De raad legt in dit artikel enkele basiscondities vast voor de interne controle. Daarmee verkrijgt de raad de zekerheid dat het college aan de eisen genoemd in met name artikel 5, eerste lid, zal kunnen voldoen. De verordening geeft in het eerste en tweede lid aan het college de opdracht voor de inrichting van de financiële organisatie verschillende maatregelen te treffen op het gebied van interne controle, bijvoorbeeld een adequate functiescheiding. Voor een goede interne controle zijn echter aanvullende onderzoeken nodig. In het tweede lid van artikel 6 geeft de raad aan, welke onderzoeken hij nodig acht om de eisen van controle te waarborgen en met welke frequentie deze onderzoeken moeten worden uitgevoerd. Met de meest relevante bedrijfsonderdelen en/of bedrijfsprocessen worden die onderdelen of processen bedoeld die verantwoordelijk zijn voor de grootste geldstromen. Het derde en vierde lid regelen dat het college op grond van de uitkomsten van de onderzoeken bij tekortkomingen maatregelen tot herstel treft en dat de raad over de uitkomsten van de onderzoeken en de eventuele maatregelen tot herstel op de hoogte wordt gebracht. De genoemde onderzoeken in dit artikel omvatten niet de interne onderzoeken van het college naar de doelmatigheid en de doeltreffendheid van het gevoerde bestuur. Regels voor deze interne onderzoeken zijn opgenomen in de verordening artikel 213a Gemeentewet.

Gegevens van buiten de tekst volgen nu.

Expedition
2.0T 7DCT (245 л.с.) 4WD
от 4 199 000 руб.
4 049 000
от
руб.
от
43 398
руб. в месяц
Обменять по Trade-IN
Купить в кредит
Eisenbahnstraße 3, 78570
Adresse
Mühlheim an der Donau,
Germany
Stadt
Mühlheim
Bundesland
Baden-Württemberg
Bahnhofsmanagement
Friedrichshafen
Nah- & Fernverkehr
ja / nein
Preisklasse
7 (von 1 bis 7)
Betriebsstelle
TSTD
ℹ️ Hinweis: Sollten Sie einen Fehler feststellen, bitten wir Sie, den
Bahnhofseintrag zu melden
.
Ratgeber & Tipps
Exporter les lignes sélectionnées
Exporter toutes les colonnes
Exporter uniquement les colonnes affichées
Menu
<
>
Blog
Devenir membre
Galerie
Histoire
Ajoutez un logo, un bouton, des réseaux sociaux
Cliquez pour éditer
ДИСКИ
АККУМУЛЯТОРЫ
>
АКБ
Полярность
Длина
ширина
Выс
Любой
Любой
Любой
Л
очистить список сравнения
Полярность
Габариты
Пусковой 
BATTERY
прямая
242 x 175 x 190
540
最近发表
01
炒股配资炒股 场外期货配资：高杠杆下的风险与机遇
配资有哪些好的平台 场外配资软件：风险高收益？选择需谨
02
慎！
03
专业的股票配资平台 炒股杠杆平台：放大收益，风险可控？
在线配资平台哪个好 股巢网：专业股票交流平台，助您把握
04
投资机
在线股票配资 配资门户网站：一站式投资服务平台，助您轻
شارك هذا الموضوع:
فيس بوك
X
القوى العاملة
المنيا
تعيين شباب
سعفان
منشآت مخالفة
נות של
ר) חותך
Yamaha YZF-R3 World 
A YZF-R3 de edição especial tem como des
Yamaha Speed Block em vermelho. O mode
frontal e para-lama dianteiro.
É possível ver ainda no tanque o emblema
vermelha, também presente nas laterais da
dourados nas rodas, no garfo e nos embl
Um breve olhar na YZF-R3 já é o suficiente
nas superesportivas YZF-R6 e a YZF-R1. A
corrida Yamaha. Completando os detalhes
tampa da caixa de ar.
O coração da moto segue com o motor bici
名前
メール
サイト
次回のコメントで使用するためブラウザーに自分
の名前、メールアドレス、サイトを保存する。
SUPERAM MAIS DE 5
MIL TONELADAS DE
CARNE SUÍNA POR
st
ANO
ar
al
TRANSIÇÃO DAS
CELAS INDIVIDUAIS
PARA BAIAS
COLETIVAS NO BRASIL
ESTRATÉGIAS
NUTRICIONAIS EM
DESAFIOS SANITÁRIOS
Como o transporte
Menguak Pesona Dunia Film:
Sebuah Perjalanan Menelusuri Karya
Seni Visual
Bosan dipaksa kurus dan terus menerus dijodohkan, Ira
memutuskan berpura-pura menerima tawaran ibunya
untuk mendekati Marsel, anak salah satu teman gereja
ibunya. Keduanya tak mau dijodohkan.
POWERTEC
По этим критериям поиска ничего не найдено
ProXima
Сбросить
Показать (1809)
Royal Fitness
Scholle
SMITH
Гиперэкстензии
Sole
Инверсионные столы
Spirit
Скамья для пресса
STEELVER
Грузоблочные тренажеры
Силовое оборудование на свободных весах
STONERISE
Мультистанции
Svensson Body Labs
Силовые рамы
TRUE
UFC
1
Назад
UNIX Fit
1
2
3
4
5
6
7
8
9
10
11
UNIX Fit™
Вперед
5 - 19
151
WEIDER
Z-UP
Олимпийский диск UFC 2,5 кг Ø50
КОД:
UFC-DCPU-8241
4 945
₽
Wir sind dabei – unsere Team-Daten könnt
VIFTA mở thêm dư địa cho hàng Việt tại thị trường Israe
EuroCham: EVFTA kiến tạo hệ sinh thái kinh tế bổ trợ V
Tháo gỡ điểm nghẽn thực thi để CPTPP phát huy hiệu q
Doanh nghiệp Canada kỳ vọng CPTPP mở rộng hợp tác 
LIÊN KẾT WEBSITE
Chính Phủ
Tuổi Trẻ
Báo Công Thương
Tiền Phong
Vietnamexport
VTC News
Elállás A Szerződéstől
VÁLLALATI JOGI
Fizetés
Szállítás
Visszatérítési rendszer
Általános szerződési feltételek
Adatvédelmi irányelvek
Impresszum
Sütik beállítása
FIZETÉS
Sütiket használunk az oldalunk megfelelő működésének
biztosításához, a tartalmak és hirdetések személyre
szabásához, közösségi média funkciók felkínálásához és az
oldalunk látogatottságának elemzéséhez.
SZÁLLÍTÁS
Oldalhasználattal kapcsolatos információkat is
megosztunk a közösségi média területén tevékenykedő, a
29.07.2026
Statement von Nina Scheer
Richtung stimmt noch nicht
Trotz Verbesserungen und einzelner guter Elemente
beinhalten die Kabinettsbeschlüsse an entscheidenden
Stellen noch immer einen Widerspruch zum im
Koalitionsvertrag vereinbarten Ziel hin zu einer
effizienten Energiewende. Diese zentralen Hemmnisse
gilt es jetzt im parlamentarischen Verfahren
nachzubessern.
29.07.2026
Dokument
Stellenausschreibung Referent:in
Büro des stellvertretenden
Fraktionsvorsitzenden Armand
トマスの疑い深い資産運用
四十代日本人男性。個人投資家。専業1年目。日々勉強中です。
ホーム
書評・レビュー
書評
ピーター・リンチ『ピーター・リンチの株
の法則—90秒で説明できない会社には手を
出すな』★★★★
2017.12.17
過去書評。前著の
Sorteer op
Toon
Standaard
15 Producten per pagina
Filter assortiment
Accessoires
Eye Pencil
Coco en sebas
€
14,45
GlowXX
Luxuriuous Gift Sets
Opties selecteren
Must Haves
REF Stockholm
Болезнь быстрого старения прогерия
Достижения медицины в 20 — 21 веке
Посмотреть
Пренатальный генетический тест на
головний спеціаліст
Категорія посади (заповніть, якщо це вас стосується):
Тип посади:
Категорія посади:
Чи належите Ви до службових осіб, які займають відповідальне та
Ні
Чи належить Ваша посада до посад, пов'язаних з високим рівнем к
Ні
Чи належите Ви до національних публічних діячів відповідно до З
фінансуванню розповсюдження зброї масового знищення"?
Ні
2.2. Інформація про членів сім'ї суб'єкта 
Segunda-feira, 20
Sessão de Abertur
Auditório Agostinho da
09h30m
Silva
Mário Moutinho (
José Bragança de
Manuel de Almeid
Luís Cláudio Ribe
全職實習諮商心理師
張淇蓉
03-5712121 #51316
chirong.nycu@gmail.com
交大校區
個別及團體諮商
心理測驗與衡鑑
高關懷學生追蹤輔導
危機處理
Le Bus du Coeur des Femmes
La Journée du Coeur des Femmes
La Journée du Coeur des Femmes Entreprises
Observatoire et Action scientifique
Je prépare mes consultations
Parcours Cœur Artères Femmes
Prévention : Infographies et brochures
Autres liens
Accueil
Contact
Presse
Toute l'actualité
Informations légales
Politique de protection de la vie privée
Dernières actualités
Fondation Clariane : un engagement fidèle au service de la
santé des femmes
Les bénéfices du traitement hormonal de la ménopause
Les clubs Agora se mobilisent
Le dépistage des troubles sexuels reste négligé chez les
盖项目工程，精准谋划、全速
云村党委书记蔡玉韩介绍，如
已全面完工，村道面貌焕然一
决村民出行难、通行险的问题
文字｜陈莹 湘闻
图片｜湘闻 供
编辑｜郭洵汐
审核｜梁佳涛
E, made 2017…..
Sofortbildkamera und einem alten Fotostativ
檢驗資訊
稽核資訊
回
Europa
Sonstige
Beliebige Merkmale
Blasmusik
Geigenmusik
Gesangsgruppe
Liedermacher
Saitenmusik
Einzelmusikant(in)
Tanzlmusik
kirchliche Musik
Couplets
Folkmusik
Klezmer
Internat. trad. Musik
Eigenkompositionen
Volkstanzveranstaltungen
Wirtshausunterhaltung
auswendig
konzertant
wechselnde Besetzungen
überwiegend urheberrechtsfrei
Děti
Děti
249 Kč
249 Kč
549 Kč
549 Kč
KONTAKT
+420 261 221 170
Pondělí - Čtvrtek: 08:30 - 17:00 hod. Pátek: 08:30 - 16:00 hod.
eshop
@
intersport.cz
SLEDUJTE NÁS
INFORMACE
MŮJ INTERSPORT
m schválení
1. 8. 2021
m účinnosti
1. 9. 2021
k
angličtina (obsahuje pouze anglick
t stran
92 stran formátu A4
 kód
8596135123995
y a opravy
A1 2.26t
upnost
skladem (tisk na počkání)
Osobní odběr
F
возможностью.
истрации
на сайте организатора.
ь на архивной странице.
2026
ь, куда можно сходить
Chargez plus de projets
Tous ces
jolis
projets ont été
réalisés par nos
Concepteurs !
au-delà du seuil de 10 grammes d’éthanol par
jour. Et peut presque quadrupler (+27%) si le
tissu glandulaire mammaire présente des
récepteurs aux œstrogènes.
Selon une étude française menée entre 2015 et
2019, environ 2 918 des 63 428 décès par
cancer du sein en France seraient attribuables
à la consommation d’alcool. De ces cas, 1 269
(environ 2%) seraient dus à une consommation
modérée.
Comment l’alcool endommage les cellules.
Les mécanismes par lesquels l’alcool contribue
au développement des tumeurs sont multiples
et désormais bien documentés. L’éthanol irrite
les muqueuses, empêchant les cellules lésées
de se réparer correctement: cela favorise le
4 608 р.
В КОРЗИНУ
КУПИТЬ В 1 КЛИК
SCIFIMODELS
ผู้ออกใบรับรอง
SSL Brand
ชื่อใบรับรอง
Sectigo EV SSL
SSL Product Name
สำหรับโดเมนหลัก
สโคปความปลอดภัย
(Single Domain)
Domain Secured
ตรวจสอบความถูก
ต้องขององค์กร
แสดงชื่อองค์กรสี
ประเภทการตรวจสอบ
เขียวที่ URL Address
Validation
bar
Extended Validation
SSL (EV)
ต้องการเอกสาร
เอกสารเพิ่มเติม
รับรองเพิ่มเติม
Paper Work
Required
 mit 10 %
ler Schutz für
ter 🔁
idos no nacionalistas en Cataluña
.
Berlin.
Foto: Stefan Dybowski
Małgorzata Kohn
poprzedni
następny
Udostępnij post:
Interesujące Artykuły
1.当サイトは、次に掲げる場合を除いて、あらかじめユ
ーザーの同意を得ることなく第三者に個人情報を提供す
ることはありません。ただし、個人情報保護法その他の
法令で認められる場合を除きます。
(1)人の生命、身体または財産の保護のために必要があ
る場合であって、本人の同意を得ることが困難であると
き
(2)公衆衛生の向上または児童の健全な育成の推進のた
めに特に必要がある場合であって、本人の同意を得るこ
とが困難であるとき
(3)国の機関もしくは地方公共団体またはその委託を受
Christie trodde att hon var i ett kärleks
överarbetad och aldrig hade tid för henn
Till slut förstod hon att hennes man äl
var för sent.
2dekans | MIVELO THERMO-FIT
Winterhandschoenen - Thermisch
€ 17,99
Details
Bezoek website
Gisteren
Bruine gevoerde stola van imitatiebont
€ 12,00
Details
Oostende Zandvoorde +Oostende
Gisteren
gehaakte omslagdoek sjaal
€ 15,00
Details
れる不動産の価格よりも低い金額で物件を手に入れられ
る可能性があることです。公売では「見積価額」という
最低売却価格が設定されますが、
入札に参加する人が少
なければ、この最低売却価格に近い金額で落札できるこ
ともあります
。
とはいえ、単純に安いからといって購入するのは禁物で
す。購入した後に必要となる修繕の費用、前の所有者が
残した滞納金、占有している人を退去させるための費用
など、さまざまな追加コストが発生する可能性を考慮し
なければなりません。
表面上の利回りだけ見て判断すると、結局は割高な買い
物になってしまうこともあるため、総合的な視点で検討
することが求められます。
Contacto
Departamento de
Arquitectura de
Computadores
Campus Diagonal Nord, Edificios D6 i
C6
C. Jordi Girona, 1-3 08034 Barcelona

Artikel 7 formaliseert een belangrijk onderdeel van deplanning en control van de raad. De raad geeft namelijk aan de aard van de informatie die het college standaard dient te verstrekken evenals de reguliere frequentie. Op basis van deze informatie kan de raad de uitvoering van de begroting volgen en besluiten of bijsturing nodig is.
Artikel 7, tweede lid, regelt wanneer de raad tussentijds over de stand van zaken in het lopende begrotingsjaar moet worden geïnformeerd. In dit lid is gekozen voor twee begrotingswijzigingen en één beleidsrapportage. Een andere mogelijkheid is een tussenrapportage per kwartaal, waarmee wordt aangesloten op cyclus voor het aanleveren van financiële informatie aan derden, o.a. het CBS en de Europese Unie. In Heiloo wordt alleen voor specifiek aangewezen programma’s, projecten en of paragrafen minimaal per vier maanden gerapporteerd. Door het vastleggen van de data in het artikel kan de raad een maximale termijn vastleggen, waarbinnen de begrotingswijzigingen moeten worden samengesteld en opgeleverd.
In het derde en vierde lid van het artikel geeft de raad kaders voor de inrichting van de begrotingswijzigingen.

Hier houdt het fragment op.